Basque, who was the public intervener in the regulatory hearing, called on the EUB to reject Irving Oil's application for increases to its petroleum margins during closing arguments in the case. Basque argued the company had not provided reliable information to back the request

"Because of a lack of information that is verifiable, they should deny it," Basque told CBC News.

But Len Hoyt, Irving Oil's lawyer, said Basque's objections "make no sense" and asked the board to grant the company everything it has been asking for.

"The reason we are here is that six years have passed with no change in the wholesale margin," Hoyt said.


Irving Oil Ltd. had applied to the Energy and Utilities Board to increase the margins it can charge wholesalers for its gasoline, diesel and furnace oil. (CBC)

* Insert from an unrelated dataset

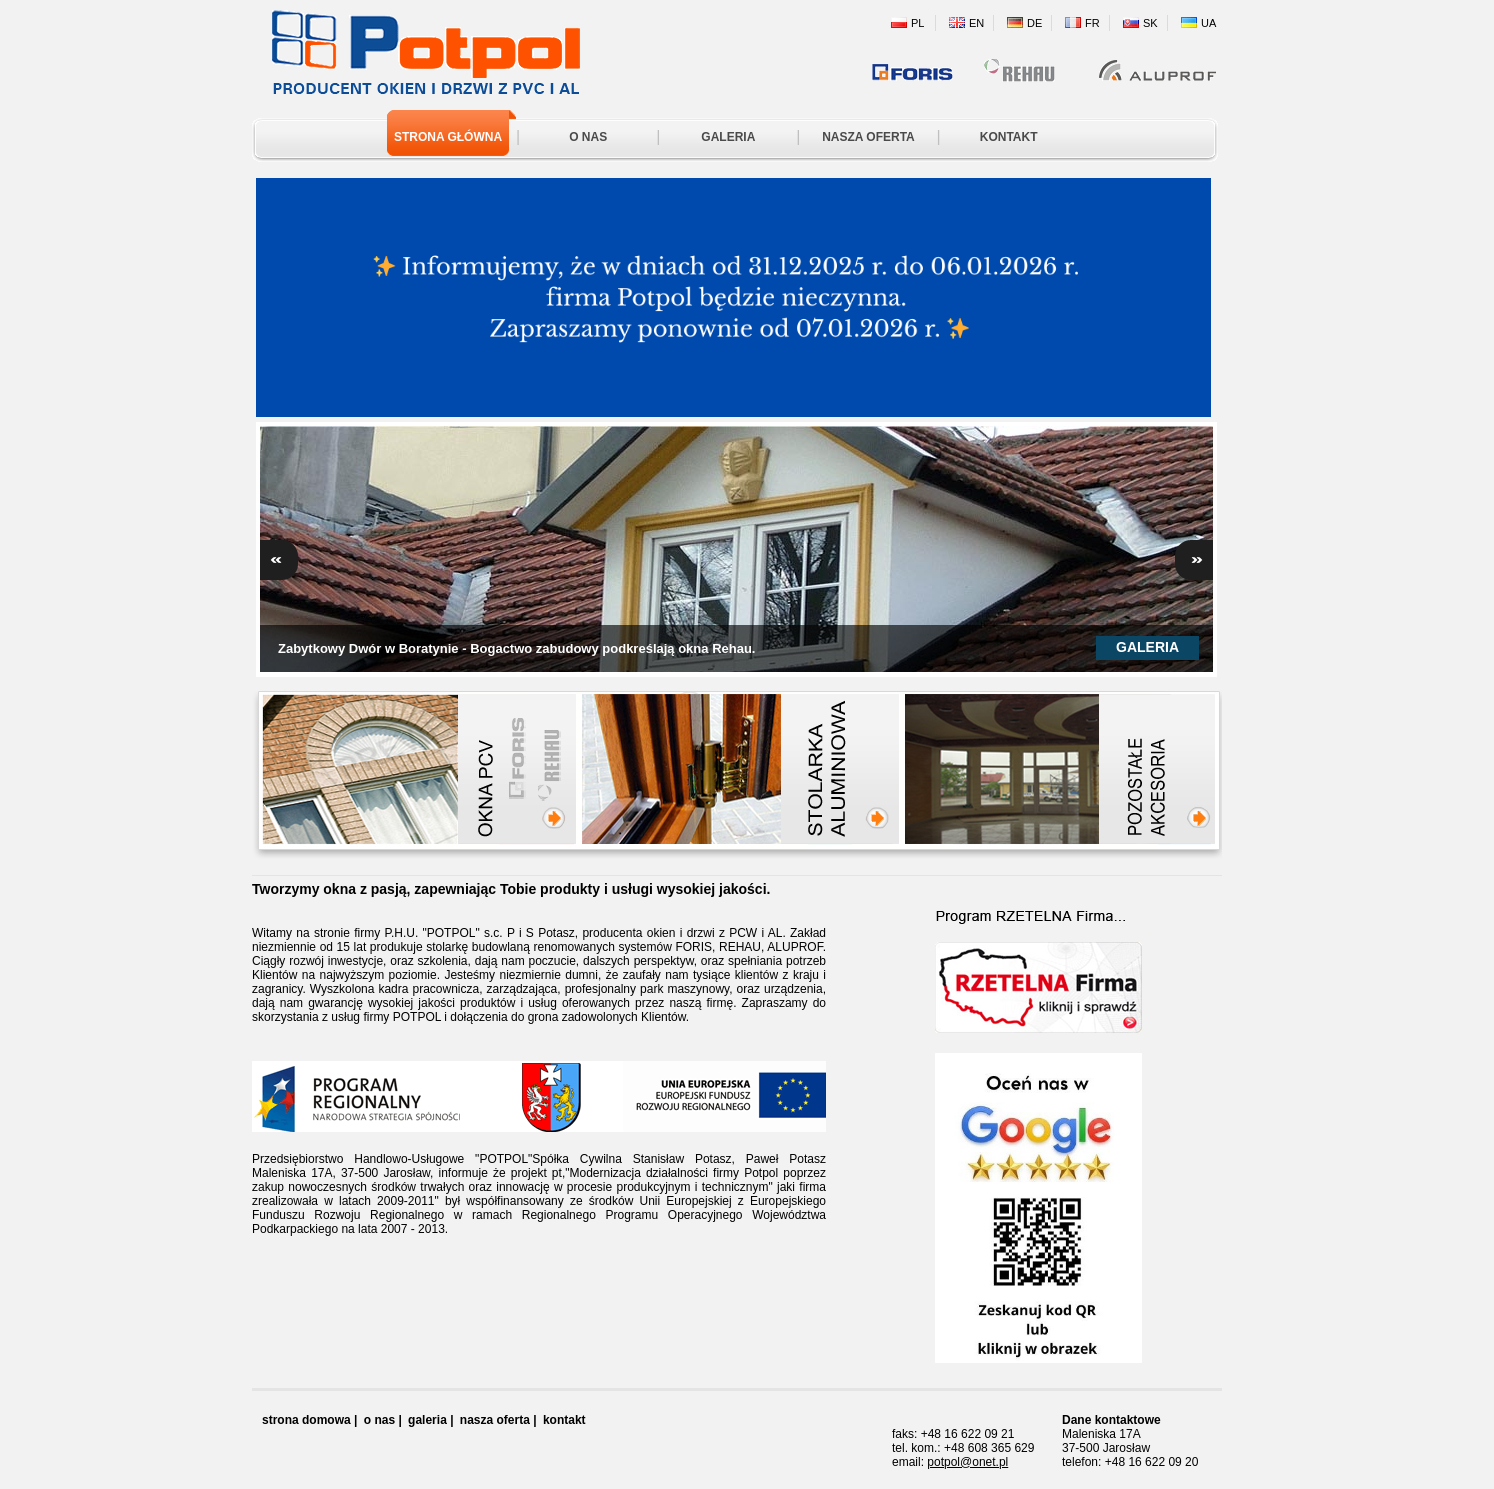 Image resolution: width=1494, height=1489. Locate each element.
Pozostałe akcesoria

Irving Oil applied for increases in wholesale petroleum margins in New Brunswick late last spring, including a 22 per cent increase in gasoline and diesel margins and 25 per cent for heating oil.

The increases, which would be the first for industry since 2006, would add 1.5 cents per litre to pump prices and generate about $20 million a year for Irving Oil and various other provincial wholesalers.

Irving Oil's argument for the board to award 100 per cent of what the company applied for and Basque's call for it to get nothing is a stark contrast to positions the two took just last month

In December, the two sides agreed on a compromise that involved a smaller increase than Irving Oil applied for, after Basque openly acknowledged the company had made a compelling case to his own consultant Kurt Strunk, for at least some movement in price.

"It is, I think, public knowledge that there has been cost increases over the periods since 2006. Mr. Strunk's evidence supports some sort of increase — in the wholesale margin," Basque told the board at the time.

Hoyt praised Basque for making a deal and said Irving Oil was willing to accept less than the full amount applied for.

"We are pleased to have been able to work with the other parties to achieve the settlement," said Hoyt.

The settlement was ultimately rejected by the EUB because of a technical objection lodged against it by the Department of Energy.

But that also seemed to short circuit all goodwill between the parties with Basque retracting his acknowledgement Irving Oil deserves some increase, and the company retracting its willingness to settle for less.

The case is further complicated by the fact Irving made nearly identical applications in Prince Edward Island and Nova Scotia, both of which are already settled.

In Prince Edward Island, the Island Regulatory and Appeals Commission granted Irving everything it asked for without convening a hearing or even asking the company to file evidence to back its request.

In Nova Scotia, the province's Utilities and Review Board granted the company only half of the increase applied for in a deal Irving agreed to voluntarily.